Selon les auteurs de la nouvelle étude, publiée dans la revue Nature, les excitations en question présentaient une sorte de spin quantique, jusqu’alors supposé être propre à ces « particules de gravité ».

« Bien qu’il ne s’agisse pas à proprement parler de gravitons, c’est ce qui s’en rapproche le plus », souligne Ziyu Liu, de l’université Columbia. « Nous savions que des excitations semblables à celles des gravitons pouvaient exister dans les semi-conducteurs, mais il a fallu des années pour créer un protocole suffisament précis pour les détecter. »

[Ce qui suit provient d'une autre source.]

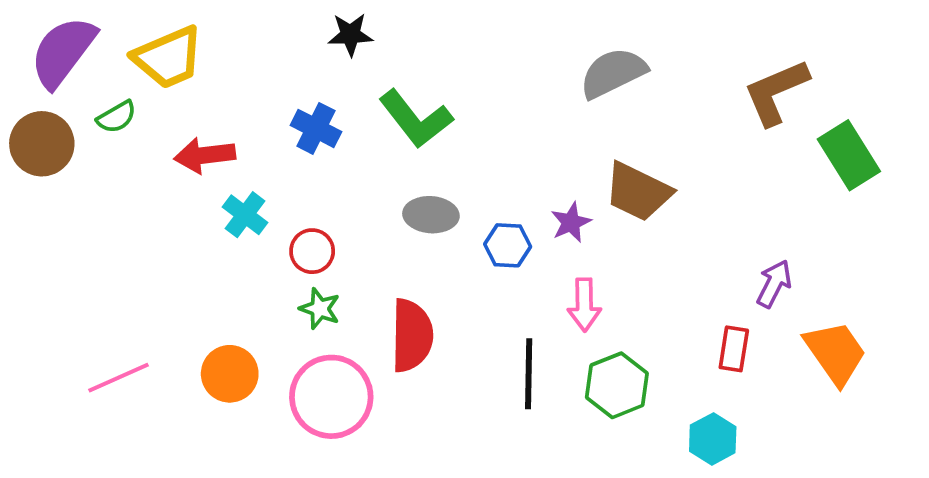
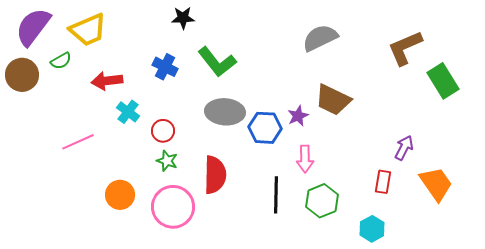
gray ellipse: (431, 215) -> (225, 112), size x1.4
blue hexagon: (508, 245) -> (265, 128), size x1.4
pink line: (118, 378) -> (78, 142), moved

D’importantes implications

Si le cadre expérimental ne constituait pas un véritable analogue de l’espace-temps (les électrons étant confinés dans un espace bidimensionnel et se déplaçant plus lentement que les objets régis par la théorie de la relativité), une telle découverte contribue à jeter un nouveau pont entre la physique des matériaux et les théories de la gravité.

« Les liens entre ces excitations et les gravitons théoriques soulèvent également de nouvelles questions intrigantes sur les états exotiques des électrons », estime Lingjie Du, co-auteur de l’étude.